We call it burping, and it’s common when using low-quality tubeless tires.
The Solution – Burping is not as severe as most flat tire issues. So, you can always re-pump the tire after a burp and continue cycling.
But if the problem persists or you want a long-term solution, replace your tubeless tires with quality options.
d) Damaged or Faulty Valve
If the valve is either damaged or faulty, the tire will go flat without a puncture.
The Solution – Replace the valve if it’s broken or just faulty. It’s essential, however, that you know your valve. Determine if it’s a Schrader or Presta or any other type.
How to Fix a Flat Bike Tire
Here’s a simple DIY guide for fixing a flat tire:
- Open up the bike brakes. You can, however, skip this step if your bike features disc brakes.
- Loosen the nuts that hold the wheel to remove it (the wheel) from the bike frame.
- Remove the tire and the flat tube from the rim to determine the extent of the puncture.
- If the puncture is small, consider sealing it with a tube sealant like Slime 10003 Tube Sealant.
- But if the puncture is extreme, replace both the tire and the tube or get a quality tubeless tire.
- Now return the tire and the wheel as they were before, and the bike will be ready for the next ride.
How to Flatten a Tire without Someone Knowing
I usually don’t advise my readers to harm something as valuable as a bike. So, the tips I’m going to share here are only for knowing how someone else can flatten your bike tire.
Here are the two popular means they use:
- Pocket knife: Here, you hold your tire between your legs and start making tiny radial incisions on the side. After that, drive the knife in at an angle.

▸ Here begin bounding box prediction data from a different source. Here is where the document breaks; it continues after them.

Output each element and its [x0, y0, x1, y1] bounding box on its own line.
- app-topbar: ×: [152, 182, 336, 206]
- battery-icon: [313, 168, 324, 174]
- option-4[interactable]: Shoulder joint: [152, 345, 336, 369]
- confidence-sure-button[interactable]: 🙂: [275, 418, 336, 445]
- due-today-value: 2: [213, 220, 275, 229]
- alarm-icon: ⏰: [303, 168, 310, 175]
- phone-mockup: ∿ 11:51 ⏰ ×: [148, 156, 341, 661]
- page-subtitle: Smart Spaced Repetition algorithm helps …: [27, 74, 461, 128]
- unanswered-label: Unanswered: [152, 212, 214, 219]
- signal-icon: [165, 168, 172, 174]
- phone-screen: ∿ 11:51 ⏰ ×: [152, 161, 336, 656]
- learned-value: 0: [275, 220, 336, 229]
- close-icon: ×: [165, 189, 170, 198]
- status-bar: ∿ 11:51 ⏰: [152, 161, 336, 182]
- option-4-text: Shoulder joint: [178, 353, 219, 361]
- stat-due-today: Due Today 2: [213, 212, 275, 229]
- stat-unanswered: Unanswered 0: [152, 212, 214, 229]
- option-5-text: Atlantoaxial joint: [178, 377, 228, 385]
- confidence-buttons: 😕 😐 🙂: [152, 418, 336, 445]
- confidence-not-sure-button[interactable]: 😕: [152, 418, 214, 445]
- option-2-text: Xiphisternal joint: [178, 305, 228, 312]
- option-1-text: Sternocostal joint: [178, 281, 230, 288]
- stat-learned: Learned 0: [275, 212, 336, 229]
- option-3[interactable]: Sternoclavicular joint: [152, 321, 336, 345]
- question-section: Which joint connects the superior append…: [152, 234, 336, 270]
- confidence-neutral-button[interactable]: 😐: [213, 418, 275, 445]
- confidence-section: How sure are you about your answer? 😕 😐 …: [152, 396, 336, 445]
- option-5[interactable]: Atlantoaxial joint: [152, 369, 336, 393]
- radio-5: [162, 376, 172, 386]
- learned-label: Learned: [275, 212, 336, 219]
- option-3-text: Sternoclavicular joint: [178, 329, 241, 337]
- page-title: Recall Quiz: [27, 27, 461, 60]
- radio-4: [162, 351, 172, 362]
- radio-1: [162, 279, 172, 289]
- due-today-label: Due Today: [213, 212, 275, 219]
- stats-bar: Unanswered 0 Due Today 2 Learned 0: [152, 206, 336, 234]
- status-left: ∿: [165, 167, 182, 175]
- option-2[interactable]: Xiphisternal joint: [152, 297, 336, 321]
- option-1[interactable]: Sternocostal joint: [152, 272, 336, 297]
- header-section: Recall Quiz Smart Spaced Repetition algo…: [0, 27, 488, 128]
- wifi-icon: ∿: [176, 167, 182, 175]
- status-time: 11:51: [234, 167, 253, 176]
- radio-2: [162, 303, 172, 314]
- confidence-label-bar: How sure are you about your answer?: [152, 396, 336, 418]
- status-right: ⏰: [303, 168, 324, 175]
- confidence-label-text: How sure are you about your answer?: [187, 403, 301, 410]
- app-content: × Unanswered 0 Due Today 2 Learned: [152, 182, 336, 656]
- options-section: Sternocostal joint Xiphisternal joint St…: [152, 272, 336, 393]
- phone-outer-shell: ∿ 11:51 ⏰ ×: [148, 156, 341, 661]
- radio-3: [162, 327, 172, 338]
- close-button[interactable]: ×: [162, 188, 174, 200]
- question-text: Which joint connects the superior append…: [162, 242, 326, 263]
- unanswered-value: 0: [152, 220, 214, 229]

- Small sharp nail: Here, you need to firmly position a sharp nail next to the tire while the bike is parked. Once the bicycle starts moving, it’ll run over the nail, only to be punctured undetected.
Now you know why your bike tire keeps going flat. You can therefore watch out for any of the reasons discussed and fix them accordingly. Hopefully, that’ll help you stop the flattening and start enjoying cycling more.